Try it ▸ Go line by line through the entries and show those that hold the string "each".

** Opening Data to process block **

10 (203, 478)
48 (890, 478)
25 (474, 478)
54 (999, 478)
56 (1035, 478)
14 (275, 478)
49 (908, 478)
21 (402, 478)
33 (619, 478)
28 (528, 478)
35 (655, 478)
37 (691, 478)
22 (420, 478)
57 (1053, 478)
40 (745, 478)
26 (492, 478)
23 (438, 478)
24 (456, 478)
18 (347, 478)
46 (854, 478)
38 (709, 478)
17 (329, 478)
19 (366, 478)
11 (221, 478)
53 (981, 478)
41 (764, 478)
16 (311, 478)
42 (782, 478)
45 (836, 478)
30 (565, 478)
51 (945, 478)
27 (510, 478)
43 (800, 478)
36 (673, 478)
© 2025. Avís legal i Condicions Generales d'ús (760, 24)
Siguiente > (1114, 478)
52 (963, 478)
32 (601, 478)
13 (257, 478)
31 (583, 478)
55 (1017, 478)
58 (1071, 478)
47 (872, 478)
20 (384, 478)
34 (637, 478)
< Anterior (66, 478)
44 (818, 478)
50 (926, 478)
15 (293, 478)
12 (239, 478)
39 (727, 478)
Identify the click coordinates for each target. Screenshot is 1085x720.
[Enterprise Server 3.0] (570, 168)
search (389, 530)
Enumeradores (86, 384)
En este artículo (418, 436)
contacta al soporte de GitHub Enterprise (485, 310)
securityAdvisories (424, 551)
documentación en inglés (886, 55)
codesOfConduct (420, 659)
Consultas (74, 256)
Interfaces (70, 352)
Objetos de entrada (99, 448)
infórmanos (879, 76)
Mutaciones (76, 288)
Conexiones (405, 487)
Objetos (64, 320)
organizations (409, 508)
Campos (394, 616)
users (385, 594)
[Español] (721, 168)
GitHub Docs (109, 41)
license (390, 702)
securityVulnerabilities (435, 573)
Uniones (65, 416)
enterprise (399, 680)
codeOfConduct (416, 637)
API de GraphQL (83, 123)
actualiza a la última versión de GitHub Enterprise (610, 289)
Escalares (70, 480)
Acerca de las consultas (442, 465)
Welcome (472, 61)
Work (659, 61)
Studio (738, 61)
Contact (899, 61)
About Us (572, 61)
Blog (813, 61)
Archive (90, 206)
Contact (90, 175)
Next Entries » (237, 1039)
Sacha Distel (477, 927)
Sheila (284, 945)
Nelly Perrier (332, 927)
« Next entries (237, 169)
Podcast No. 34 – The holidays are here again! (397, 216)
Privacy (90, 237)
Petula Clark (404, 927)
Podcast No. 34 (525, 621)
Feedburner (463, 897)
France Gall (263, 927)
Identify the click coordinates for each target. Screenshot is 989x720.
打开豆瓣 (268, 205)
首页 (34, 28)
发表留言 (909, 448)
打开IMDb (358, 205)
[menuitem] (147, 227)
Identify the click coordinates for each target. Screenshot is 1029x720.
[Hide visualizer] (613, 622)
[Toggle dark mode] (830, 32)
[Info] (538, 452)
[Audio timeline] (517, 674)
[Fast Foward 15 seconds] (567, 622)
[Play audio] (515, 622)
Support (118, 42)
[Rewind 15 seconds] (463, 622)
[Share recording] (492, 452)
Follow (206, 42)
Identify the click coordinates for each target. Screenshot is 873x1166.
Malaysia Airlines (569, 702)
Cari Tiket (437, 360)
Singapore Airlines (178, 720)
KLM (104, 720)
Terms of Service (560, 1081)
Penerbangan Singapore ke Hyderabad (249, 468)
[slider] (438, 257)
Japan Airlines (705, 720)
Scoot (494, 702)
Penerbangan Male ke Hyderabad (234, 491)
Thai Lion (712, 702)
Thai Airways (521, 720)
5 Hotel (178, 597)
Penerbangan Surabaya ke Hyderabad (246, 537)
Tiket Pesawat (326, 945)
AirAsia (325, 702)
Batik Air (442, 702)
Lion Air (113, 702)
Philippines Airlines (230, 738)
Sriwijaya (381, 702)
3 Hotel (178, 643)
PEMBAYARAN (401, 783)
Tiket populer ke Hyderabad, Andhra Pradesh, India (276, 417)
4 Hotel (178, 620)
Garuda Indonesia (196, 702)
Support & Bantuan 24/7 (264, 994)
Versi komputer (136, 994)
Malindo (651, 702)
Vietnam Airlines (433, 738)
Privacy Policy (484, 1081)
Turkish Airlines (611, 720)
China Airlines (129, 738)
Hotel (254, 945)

** Closing Data to process block **

Answer section ▸
Identify the click coordinates for each target. Screenshot is 1085x720.
Identify the click coordinates for each target. Screenshot is 989x720.
Identify the click coordinates for each target. Screenshot is 1029x720.
Identify the click coordinates for each target. Screenshot is 873x1166.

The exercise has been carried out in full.